Sexyy Red raps like she’s lived five lives and had to fight through all of them. But the origin story is pure St Louis energy. Raw, bold, loyal. "I love my city because they ghetto. And I wouldn’t be who I am if it wasn’t for them," she says. "I’m a product of my environment."
"I love St Louis because they ghetto. I wouldn’t be who I am if it wasn’t for them."
There’s no industry polish in how she talks about her rise. She caught her boyfriend cheating, turned the pain into a diss track, rapped it to his face. He liked it. She took it to the studio. One track turned to two and just like that, the noise started growing.
"I was shocked. Not shocked like I didn’t think people liked me… but I still be shocked. I’m in London right now. I ain’t never think I’d be in London."
That blend of confidence and disbelief runs through her like a current. She moves with intent but doesn’t pretend she had it all mapped out. At 21, she was living with her baby daddy’s mama, trying to find her own place. "Then I got signed, got a house, everything started falling into place."
Now, she has an album on the way. A movie she wrote herself. A tour coming. And above all, a mission. "I just want to run up some money. That’s what I want to do. Money is not enough money. I want to keep getting money."
"Money is not enough money. I want to keep getting money."
The confidence is heavy but it’s not hollow. She’s not just trying to flex. She’s trying to flip her reality into something bigger. She wants to bring her kids with her too. "When I be out and I can’t hang out with them, I come back and I take them shopping. We go to the arcade. Just do fun stuff. I like being with my kids."
The best steakhouse in St Louis is her go-to spot. Been that way since her tenth grade boyfriend, now her baby daddy, took her on a date there. "It’s a tradition now," she says. "Holiday, date night, feeding our son… we go there. Same food. Same place."
She speaks in stories. Her answers aren’t media-trained. They’re lived-in. Ask about her rider and she hits you with Slim Jims, beef noodles, Vienna sausages, Hot Cheetos. No caviar. Just chaos. And she says it like it’s the most obvious thing in the world.
Sexyy Red is an introvert, believe it or not. "People be in my face like… don’t even look at me," she says. "I mess with my fans, but I just gotta get used to everybody coming at me like that." Her ideal fan interaction? "Don’t come up to me screaming. Just be cool. Say hey, then keep it pushing."
"Don’t come up to me screaming.
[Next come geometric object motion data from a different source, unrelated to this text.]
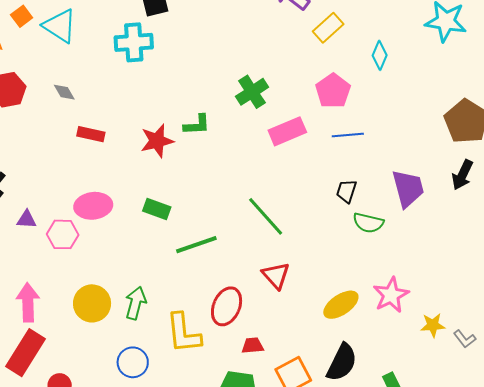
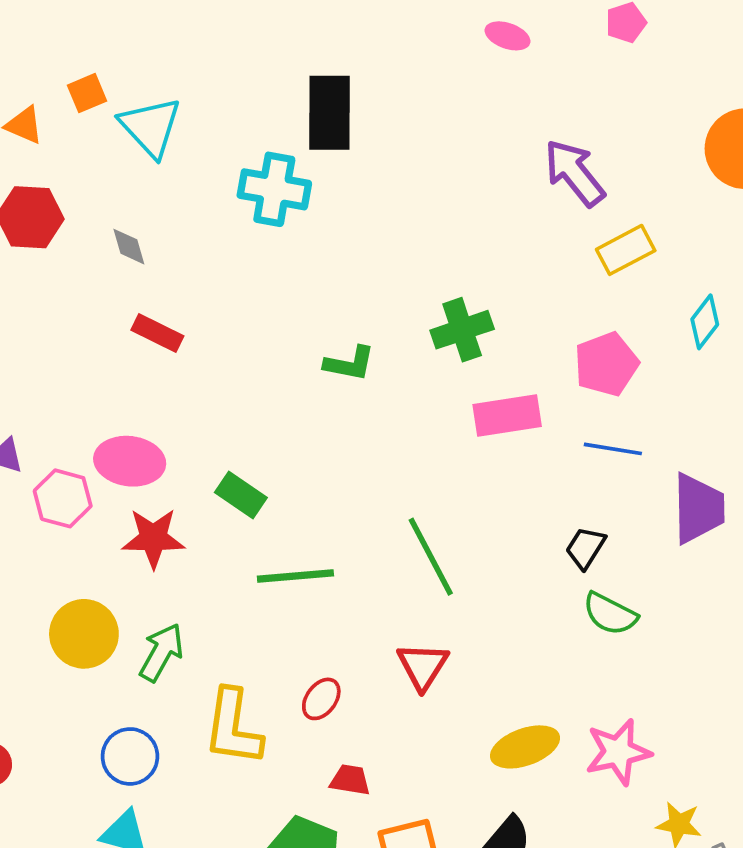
red star: (157, 141) -> (153, 538), moved
purple trapezoid: (408, 188) -> (698, 508), moved
red ellipse: (227, 306) -> (321, 699), size x0.6

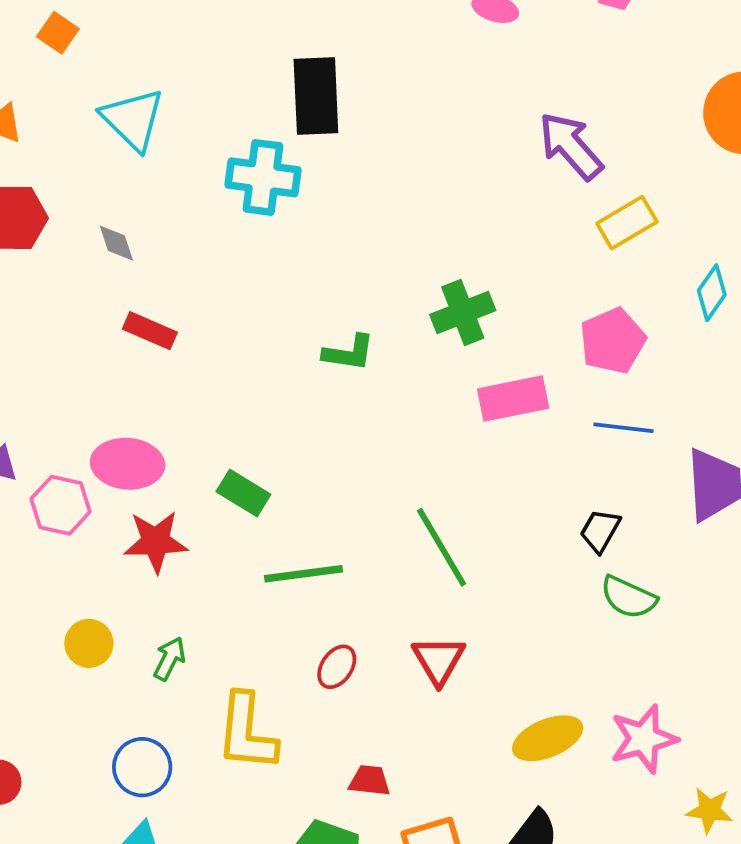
orange square: (87, 93) -> (58, 33), moved, turned -30
yellow circle: (84, 634) -> (89, 643), size x0.7
green arrow: (161, 652) -> (169, 659), size x0.7
red ellipse: (321, 699) -> (337, 667), moved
Just be cool. Say hey, then keep it pushing."
There’s a tenderness in there too. She writes lyrics constantly. If she hears a beat, a tapping, anything rhythmic, the bars start playing in her head. She’ll stop what she’s doing and jot it down. The music never really leaves her. It’s in her all the time.
You can hear the influence when she rattles off who she came up on. Chief Keef. Gucci Mane. Three 6 Mafia. Trina. Nicki. She lights up when she talks about Ice Spice’s pink fur fits. She might clown a bit, but she sees style for what it is. Self-expression. Her own other dream job? "Fashion designer. Or a hair stylist."
Oh, and if there’s one mystery she’d like solved? "I want to know where the aliens at. Like, is it really aliens out here? Mine."
"I want to know where the aliens at. Like, is it really aliens out here?"
No PR polish. No industry script. Just energy. That’s the Sexyy Red blueprint.
As the cameras wind down and the room gets quieter, she’s still locked in. No façade. No filter. Just the same girl from St Louis with her head up, her nails done, and her focus firmly on the next bag.
She smooths her hair, checks her phone, and smirks. "I just show up," she says, laughing to herself.
And honestly? That’s all she needs to do.